“La fraternità non conosce riposo”. La vita del prete cattolico ed ex partigiano francese Abbé Pierre è (stata) un moto inesausto per decenni di aiuto materiale per centinaia di migliaia di persone che non avevano di che sopravvivere. Difficile ricordare questa figura novecentesca tenacemente spirituale e profondamente materialistica senza scadere in una generica agiografia della bontà. Il regista Frederic Tellier con il film L’Abbé Pierre – une vie de combats (in anteprima italiana nei giorni scorsi al Biografilm Festival 2024 di Bologna) riesce ad evitare il santino, pardon, del lionese Henri Groues.
Il devoto francescano che diventò maquis antinazista nel Vercors croce al collo e armi in pugno, deputato del fu partito centrista MRP nel primissimo dopoguerra, folgorato infine sulla via di un messaggio caritatevole assoluto – un tetto e cibo per ogni indigente – fino a consumare ogni bene personale e fondare l’associazione Emmaus. A carte globali rimescolate dell’oggi è complicato comprendere il significato del concetto di “miseria” degli anni cinquanta. Una società che usciva dalla guerra e che continuava a presentare devastanti differenze di classe a cui si aggiungevano insormontabili difficoltà abitative legate anche ad inverni all’epoca talmente rigidi tanto da portare a morire di freddo bambini e adulti tra le strade di Parigi.

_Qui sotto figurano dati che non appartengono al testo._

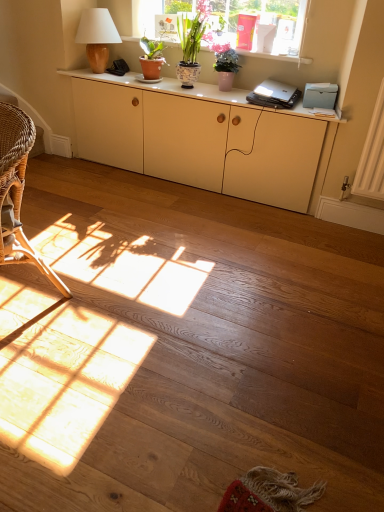 Where is `free area below woven rattan chair at left (from a real-world perspective)`? free area below woven rattan chair at left (from a real-world perspective) is located at coordinates (28, 311). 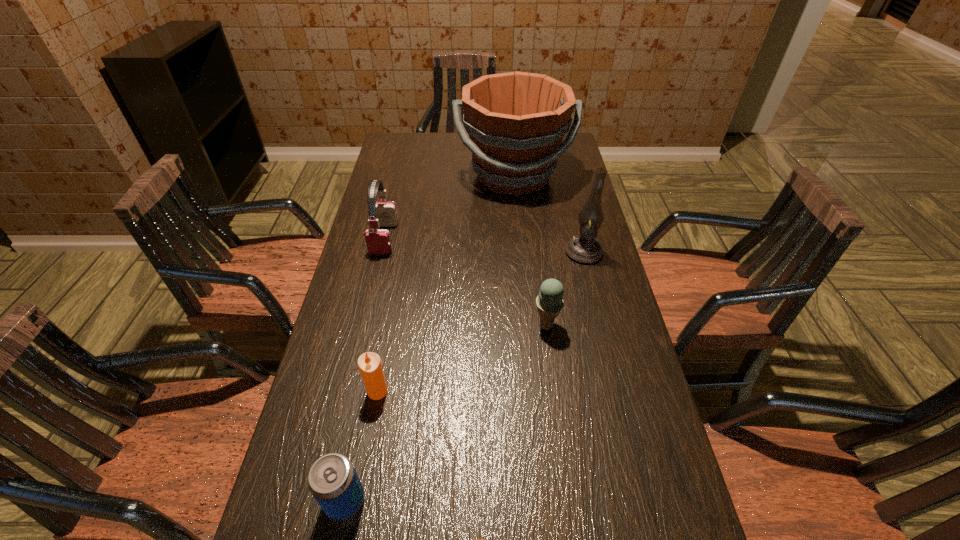 You are a GUI agent. You are given a task and a screenshot of the screen. Output one action in this format:
    pyautogui.click(x=<x>, y=<y>)
    Task: Click on the free region at the left edge of the desktop
    The height and width of the screenshot is (540, 960).
    Given the screenshot: What is the action you would take?
    pyautogui.click(x=413, y=214)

Il biopic di Tellier accumula un po’ troppe sfumature di senso nella prima mezz’ora, quasi che l’Abbè Pierre ancora giovinetto debba subito mostrare ogni sfaccettatura morale, ogni piega dell’emozione, ogni possibile segno di una astratta cristologia. Poi quando si arriva al post ’45, dopo il silenzio di fronte alla fucilazione di un partigiano traditore, dopo aver evitato le pallottole tedesche, il racconto di Tellier si sistema attorno all’alveo di un filo teso in profondità. È l’Abbé Pierre che materializza quella sua versione ipermaterialista modello teologia della liberazione, quel “fare di tutto per gli altri”, fino francescanamente spogliarsi dei propri beni. Tellier trova quindi in questa bruma anni cinquanta che ghiaccia i corpi, in questo grigiore periferico dei bordi della strada, tra quei resti di legna, ferro e mattoni che è la prima pionieristica sede di Emmaus, dove tutti i poveri senza speranza, anche gli assassini, trovano una carezza.
L’Abbé Pierre (interpretato con rabbioso misticismo, con ossuta penetrazione nella carne dal notevole Benjamin Lavernhe) diventa così una sorta di puro fustigatore delle ricchezza, un fulmine che si scaglia nelle coscienze dei benestanti: chi ha tanto doni a chi non ha nulla e lo faccia subito. Il religioso non si ferma di fronte a nulla, non si ferma di fronte ai ministri e non si ferma nemmeno di fronte alla possibilità di comunicare il proprio credo attraverso la potenzialità – siamo negli anni cinquanta – della radio. “Il fratello dei poveri”, “il provocatore di pace” occupa gradualmente l’intero quadro, l’intera narrazione. Quando addirittura un già maturo Charlie Chaplin lo incontra per donargli una cifra astronomica indirizzata ad Emmaus ricordando le sue origini da “vagabondo”, l’Abbè Pierre non ha un minimo scarto, non si emoziona nemmeno per un istante oltre la missione spirituale e materiale del suo esistere in terra, concentrandosi senza sosta su una sorta di apostolato della parola (i suoi discorsi sono tracce indelebili di storia della Francia), attorniato da disperati e redenti discepoli, oltre che dalla fedelissima Lucie Coutaz (interpeatata dalla regista Emmanuelle Bercot), partigiana anche lei, cofondatrice tuttofare per cinquant’anni di Emmaus.
“È stato un grande piacere impersonare un eroe con la sua teatralità nel modo di agire e trasmettere il suo messaggio di lotta, prolungando all’oggi le sue parole per provocare le coscienze e non abbassare gli occhi davanti alla miseria”, ha spiegato il protagonista Lavherne durante l’incontro con la stampa al Biografilm. “L’Abbè Pierre è stato sia una luce che un cuore che batte nei momenti di tempesta e ha dimostrato che la vita è più forte di qualsiasi difficoltà. Per me invece la maggiore difficoltà nell’interpretarlo è stata proprio evocarlo e non copiarlo, trasmettere le emozioni dei suoi discorsi”. L’Abbè Pierre è morto a 94 anni nel 2007 lasciando una vasta e rodata rete di solidarietà e aiuto ai poveri sempre sotto l’insegna di Emmaus.